Contrary to Malanga’s view, the problem is not that government funding exists or that organizations like FEGS take on tasks to help people outside of their original mission statement.  Instead, because of years of multiple, successive rounds of reduced governmental support, masked as so-called “reforms,” social service agencies like FEGS have been forced to struggle each year to maintain quality and quantity of social service delivery by trying to figure out how to do more with less.  Eventually, as was the case with FEGS, economic reality crashes in and programs are harmed or eliminated.  

That is not to say that FEGS’s leadership may be completely without fault.  A serious question does exist about why there was such a sudden need for FEGS to immediately divest itself of its programs and file for bankruptcy given the relatively small size of its deficit relative to its annual operating budget.  And, as Malanga points out, executives were highly compensated with the head of FEGS received $638,000 in compensation and now suing for an additional $1.2 million in pension. When the workers are poorly paid, to some extent such salaries for the higher-ups reflect the broader problem of income inequality in our society and the ethos of corporate greed oozing into the non-profit sector.  

But to think that FEGS’s financial problems were caused by unionization is completely counter factual.  No one disputes that during the years before it went out of business that FEGS continued to deliver not only excellent, but the highest, quality of care. At the same time, FEGS workers did not receive a wage increase in the seven years preceding its bankruptcy. Workers agreed each year to forgo raises and keep helping those in need because the agency was being starved of government funding.

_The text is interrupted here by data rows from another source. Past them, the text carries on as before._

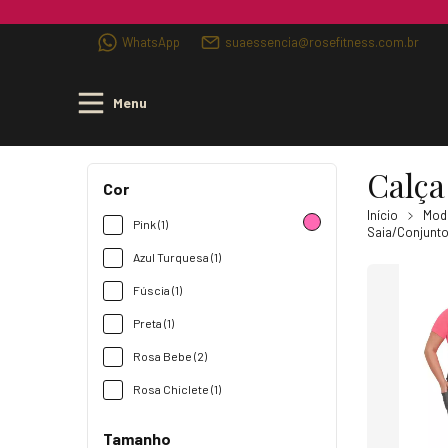
WhatsApp
suaessencia@rosefitness.com.br
Menu
Calça
Cor
Início
Moda
Pink (1)
Saia/Conjunt
Azul Turquesa (1)
Fúscia (1)
Preta (1)
Rosa Bebe (2)
Rosa Chiclete (1)
Tamanho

District Council 1707 AFSCME represents nearly 20,000 workers at non-profit agencies in the social service, direct care, child care, home care and other sectors, which together make-up much of the social safety net protecting the poor and working class population of New York City.  Whether the funding source is through the City, the State or the Federal government, it is growing ever more inadequate to meet the costs of actually providing these essential services.  Unless we find the political will to have government at all levels recognize the need to increase funding for the non-profit sector, we face a tsunami of misery sweeping not only through the poor and working class but also rising high enough to hurt the middle and upper-middle classes of our city.  

The theory behind governmental support of non-profit agency social service delivery is that by using non-profits we can deliver better quality of care and at less cost to the taxpayer than if government itself delivered these services.  While many in our society question the size of government and some even question whether government should be in the business of  helping people in need, no serious attack can be mounted against the cost effectiveness of well managed non-profit social service delivery.

But it is now time for government to step-up and begin to put more money into the non-profit social service sector.  We cannot be a society that believes economic justice requires a fast food worker to make a minimum wage higher than what we pay many of the workers caring for our sick, elderly, disabled and less-able neighbors.  We need to pay our social service workers an adequate wage with decent benefits to attract and hold the good people we want working at these agencies.   

FEGS is like the dead canary in a coal mine; its death has utility if it warns us of impending danger causing us to take immediate action.  We need to strengthen our non-profit social service agencies.  To hold our society together, we must properly fund the agencies we rely upon to not leave the unfortunate among us to fend for themselves. 

 

Victoria Mitchell is vice president of AFSCME International and executive director of District Council 1707, representing the 1,400 unionized workers who lost their jobs in the wake of FEGS' collapse.